Aim of the exercise. Once the pictures are removed, output the remaining entries exactly as given.

Listed entries.
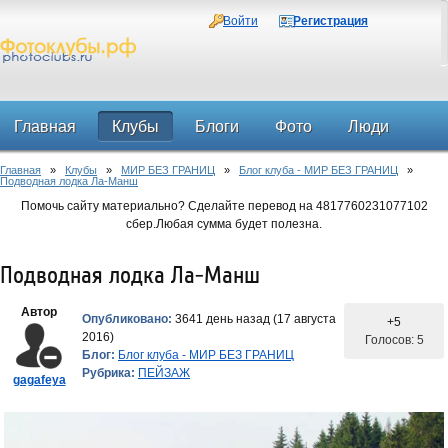
Войти
Регистрация
Главная
Клубы
Блоги
Фото
Люди
Главная
»
Клубы
»
МИР БЕЗ ГРАНИЦ
»
Блог клуба - МИР БЕЗ ГРАНИЦ
»
Форум
Подводная лодка Ла-Манш
Помочь сайту материально? Сделайте перевод на 4817760231077102
сбер.Любая сумма будет полезна.
Подводная лодка Ла-Манш
Автор
Опубликовано:
3641 день назад (17 августа
+5
2016)
Голосов: 5
Блог:
Блог клуба - МИР БЕЗ ГРАНИЦ
Рубрика:
ПЕЙЗАЖ
gagafeya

Answer below.
Войти
Регистрация
Главная
Клубы
Блоги
Фото
Люди
Главная
»
Клубы
»
МИР БЕЗ ГРАНИЦ
»
Блог клуба - МИР БЕЗ ГРАНИЦ
»
Форум
Подводная лодка Ла-Манш
Помочь сайту материально? Сделайте перевод на 4817760231077102
сбер.Любая сумма будет полезна.
Подводная лодка Ла-Манш
Автор
Опубликовано:
3641 день назад (17 августа
+5
2016)
Голосов: 5
Блог:
Блог клуба - МИР БЕЗ ГРАНИЦ
Рубрика:
ПЕЙЗАЖ
gagafeya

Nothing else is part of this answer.